Third round of treatment and I am feeling pretty hopeful that this month would be our month. I left the doctor’s office feeling unsure and excited but unsure about my excitement. I didn’t want to be too excited and then have to deal with the emotions of being let down again. I didn’t want to be totally cautious either because excitement is what carried me through the past 12 days since the IUI.
Riding back we are both pretty quite. The hour and fifteen minute drive is filled with the sifting of emotions and images of a future I hoped would be finally realized. It isn’t that we are tense. I can feel his optimism and wished it would drive out my feelings of doubt. Every tinge of a cramp or wave a nausea leaves me wondering which way our test results will go. I tell myself I’m being too hyper-aware about my body. Not all twinges are signs of pregnancy. Not all twinges are signs of the impending menstrual cycle either.

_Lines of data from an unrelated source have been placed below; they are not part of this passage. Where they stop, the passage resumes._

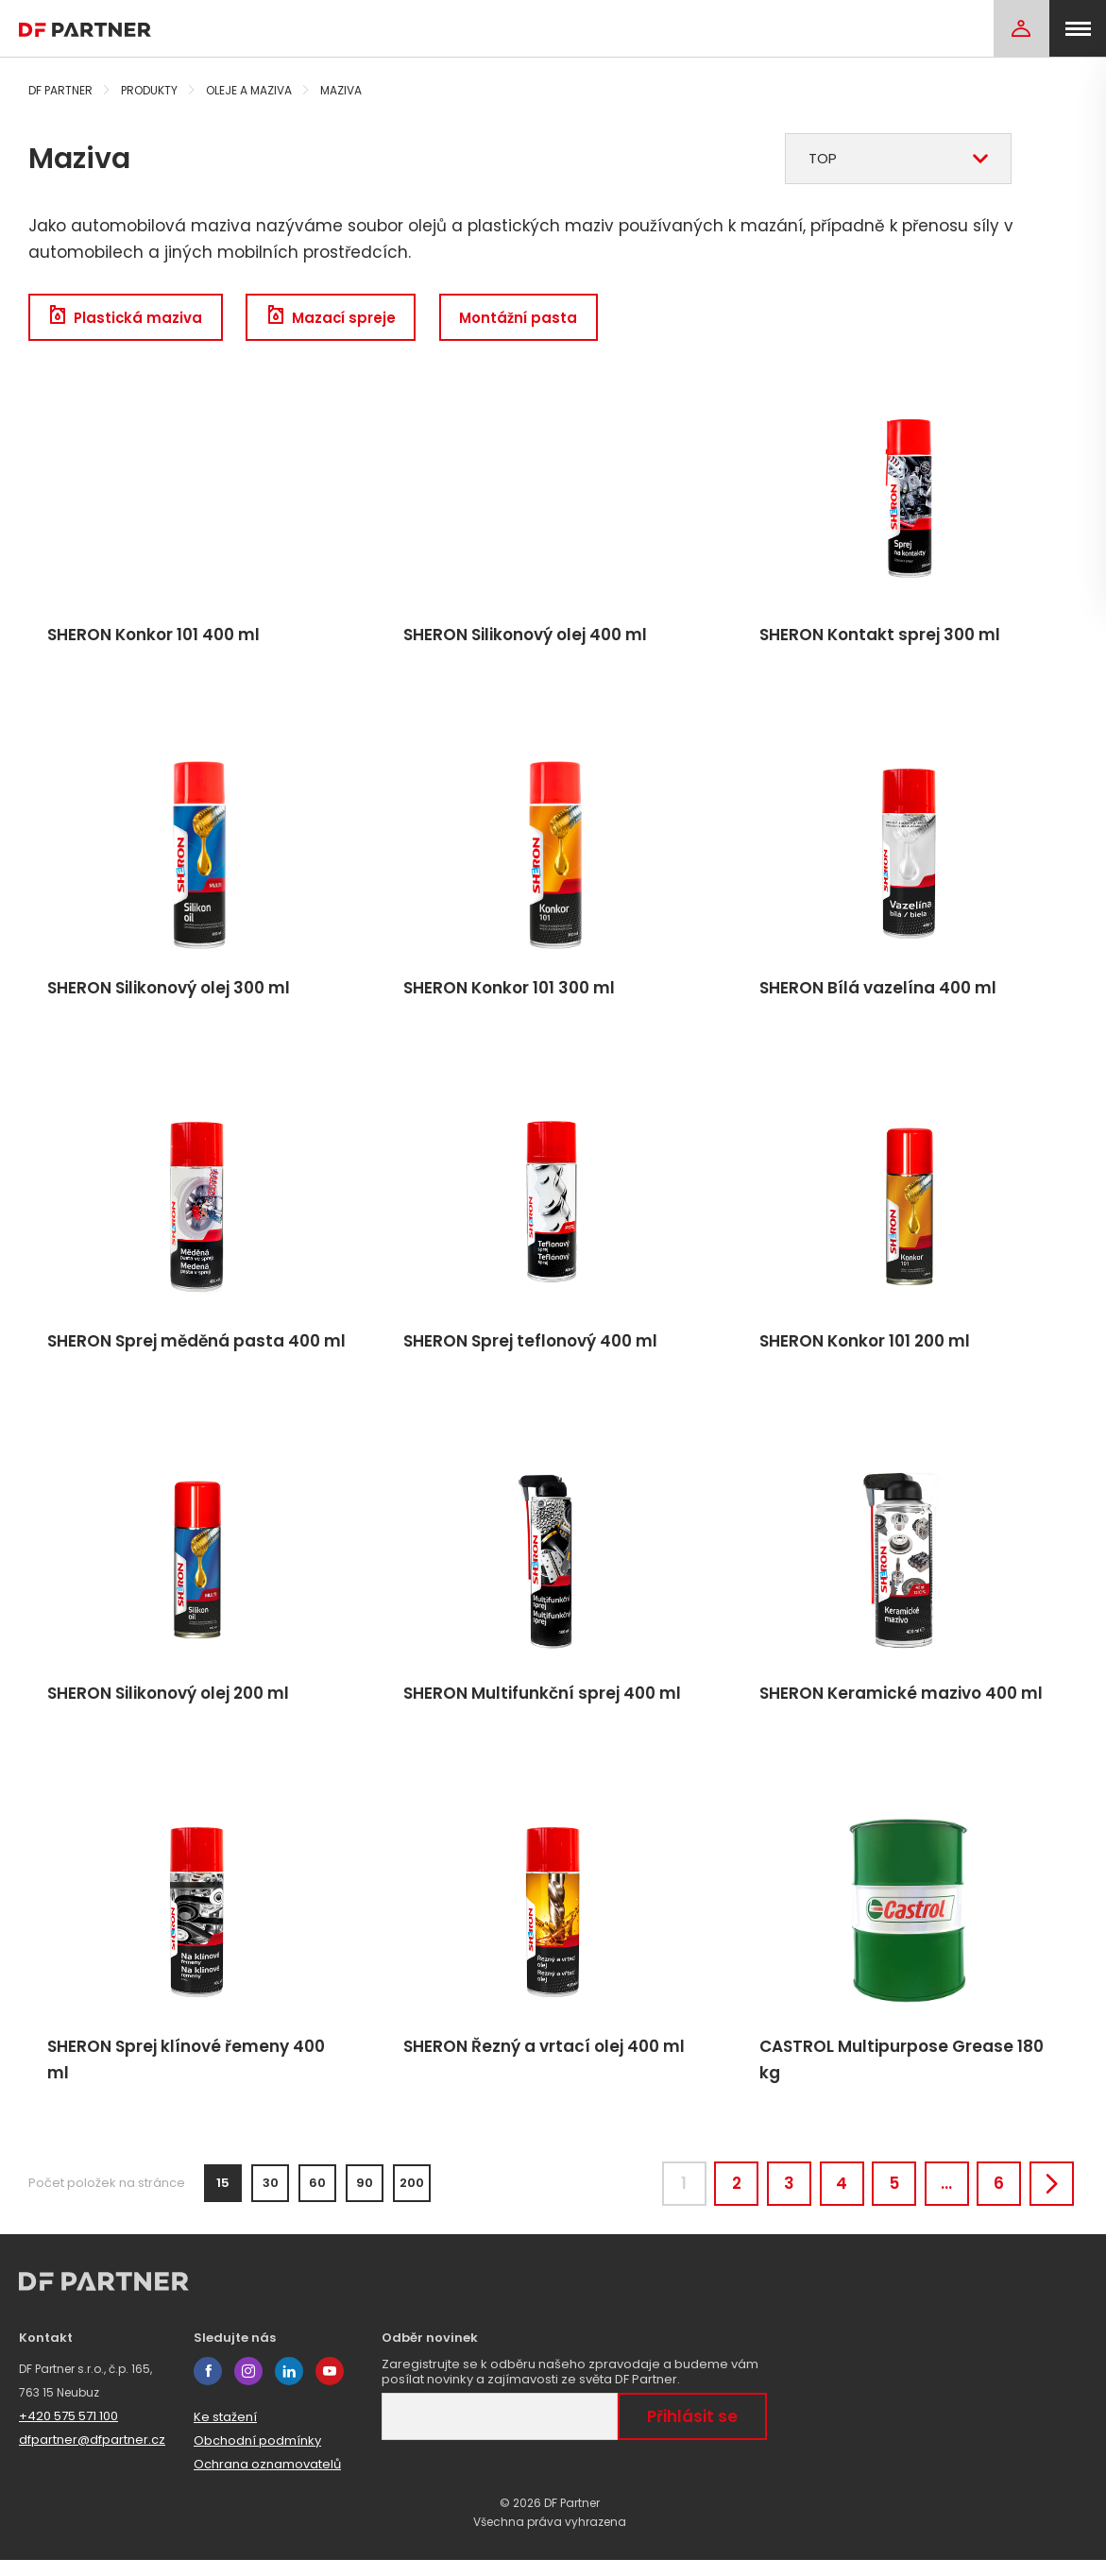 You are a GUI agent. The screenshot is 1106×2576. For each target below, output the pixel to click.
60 (317, 2196)
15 (223, 2196)
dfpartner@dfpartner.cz (92, 2456)
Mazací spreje (337, 318)
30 (271, 2196)
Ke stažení (225, 2433)
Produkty (149, 90)
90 (364, 2196)
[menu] (1077, 28)
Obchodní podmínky (257, 2457)
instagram (248, 2387)
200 (412, 2196)
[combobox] (898, 158)
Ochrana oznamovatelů (267, 2480)
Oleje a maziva (249, 90)
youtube (329, 2387)
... (936, 2196)
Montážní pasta (527, 318)
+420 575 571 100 (68, 2432)
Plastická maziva (127, 318)
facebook (208, 2387)
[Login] (1021, 28)
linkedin (289, 2387) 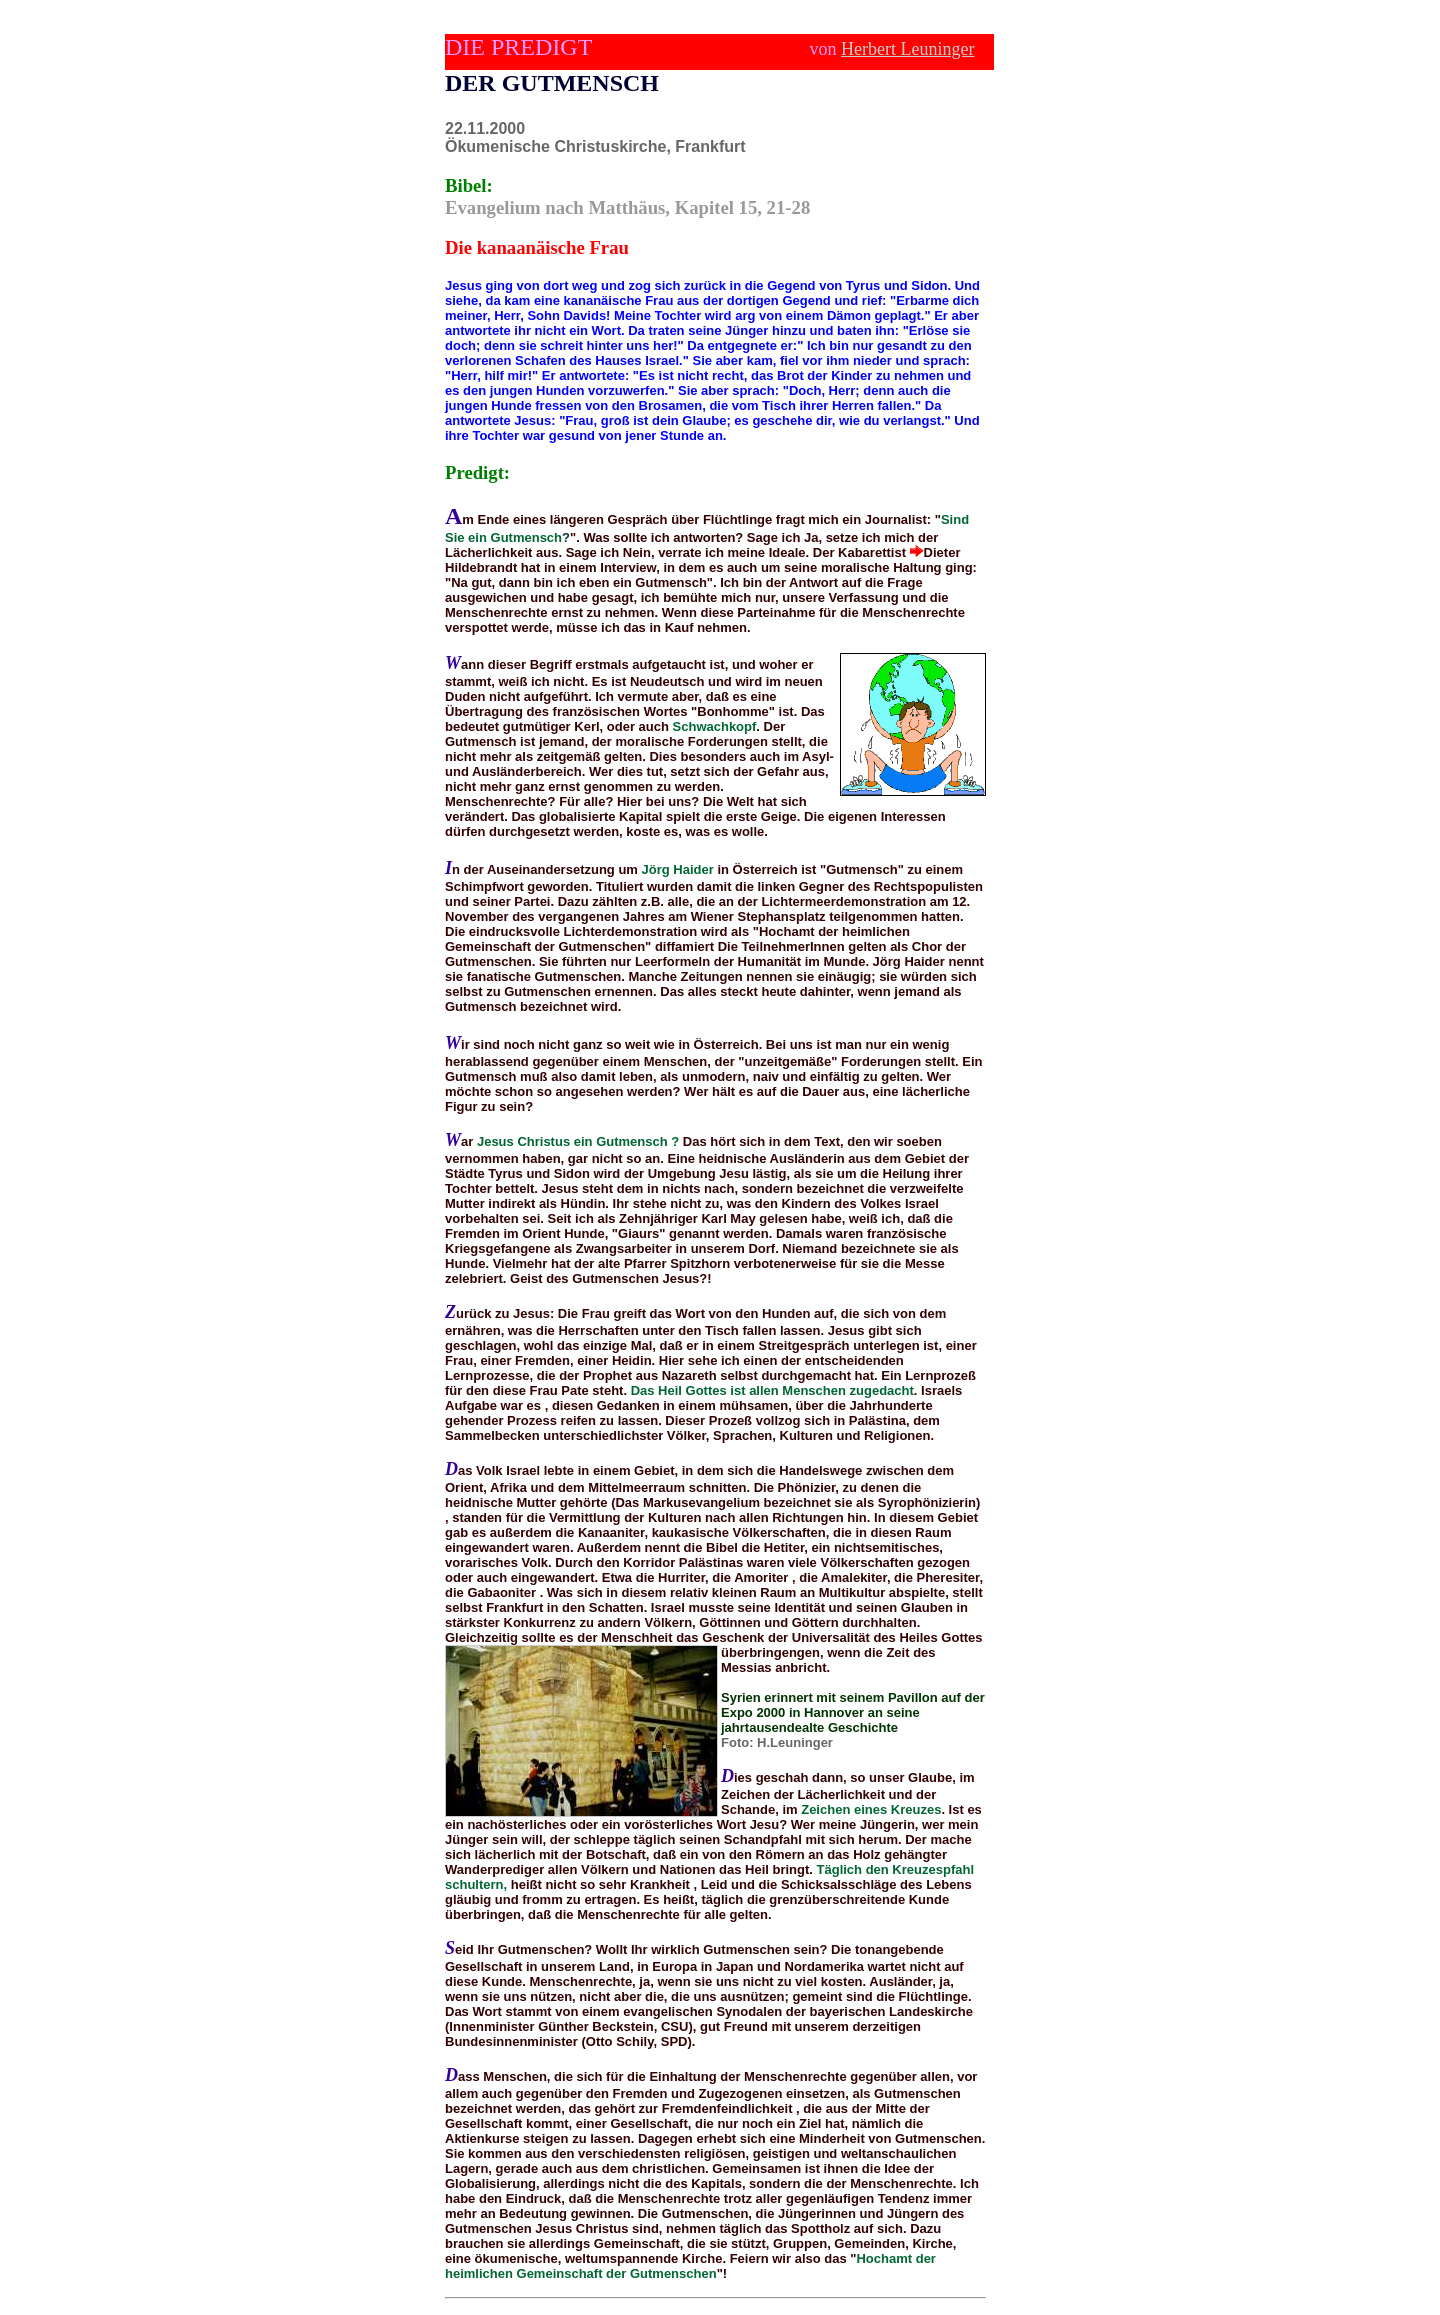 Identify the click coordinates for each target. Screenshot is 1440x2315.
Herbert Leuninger (907, 49)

The phone rings. I know it is too soon. I can feel his expectant eyes and sudden stop of breath as I reach down to the floorboard and grab my phone. It is my mom. I hang up and can feel his questions, but don’t say anything. I know they won’t call for a few hours after the blood work. I’m expecting them to call after lunch.
Back home and time to prepare for gathering with friends later that night. I set to work on an apple pie and he settles in the den to work and watch football. He’s completely plugged in when I get the call. I try to have my voice steady when I answer. I don’t want to sound as though I’ve been waiting for the call to come. I don’t want to sound like I’m desperate for the person on the other end to just give me the answer I’m hoping to hear. I don’t want to sound like I assume it will be a positive response or a negative response. I don’t want to sound disappointed when it isn’t. I don’t want my voice to crack.
I wonder how she prepares to make calls like this all day, every day. I wonder if she has a voice she prepares. I almost think that she does. This person on the other end of the line has to know the weight of her words. Within seconds, I’m listening intently trying to decifer her meaning before she even delivers the news. I’m listening for excitement. I listening for pity. Again, I tell myself I’m being ridiculous and that I should just be patient and listen. Patient. Listen.
But I hear it before she even says anything about the test being negative. I hear the missed opportunity once again at making a family before she moves past, “Hello, may I speak to…” I know that those twinges were signs of the impending cycle that will start this whole process over for us again. I’m beyond being worried about sounding disappointed. I sense that if she were physically in front of me, she might reach out and touch me as she delivered what she knows to be heartbreaking news. I feel as if she wants to comfort me, but has so few words to offer in this exchange. The ones that are offered are soft and nurturing, not cold and clinical.
And she’s gone. I’m left with the results, my pie that has to be made, and a husband that has to be told.